HyPlan: Hybrid Learning-Assisted Planning Under Uncertainty for Safe Autonomous Driving
Donald Pfaffmann, Matthias Klusch, Marcel Steinmetz
TL;DR
The paper tackles collision-free navigation under partial observability in autonomous driving by formulating the problem as a POMDP and introducing HyPlan, a hybrid learning-assisted online planner that combines multi-agent trajectory prediction, ego-path planning, a PPO-based NavPPO critic, and an IS-DESPOT* planner with confidence-based vertical pruning. The NavPPO network provides an experience-based upper bound and confidence estimates to steer planning, while CRUDE calibration aligns predictions with deployment realities. Training integrates a PPO-based objective with generalized advantage estimates to emulate planner values, and a calibration phase refines uncertainty estimates for real-time decision making. Evaluation on the CARLA-CTS2 benchmark shows HyPlan achieves safer navigation than baselines and significantly faster planning than explicit/hybrid POMDP planners, marking a meaningful step toward safer and more efficient autonomous driving under uncertainty, though it does not yet close the speed gap with pure deep learning methods.
Abstract
We present a novel hybrid learning-assisted planning method, named HyPlan, for solving the collision-free navigation problem for self-driving cars in partially observable traffic environments.
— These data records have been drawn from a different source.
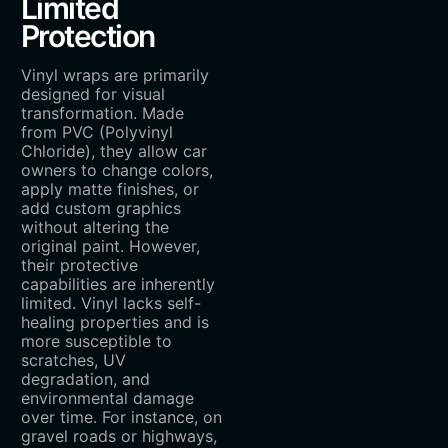
Limited
Protection
Vinyl wraps are primarily
designed for visual
transformation. Made
from PVC (Polyvinyl
Chloride), they allow car
owners to change colors,
apply matte finishes, or
add custom graphics
without altering the
original paint. However,
their protective
capabilities are inherently
limited. Vinyl lacks self-
healing properties and is
more susceptible to
scratches, UV
degradation, and
environmental damage
over time. For instance, on
gravel roads or highways,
HyPlan combines methods for multi-agent behavior prediction, deep reinforcement learning with proximal policy optimization and approximated online POMDP planning with heuristic confidence-based vertical pruning to reduce its execution time without compromising safety of driving. Our experimental performance analysis on the CARLA-CTS2 benchmark of critical traffic scenarios with pedestrians revealed that HyPlan may navigate safer than selected relevant baselines and perform significantly faster than considered alternative online POMDP planners.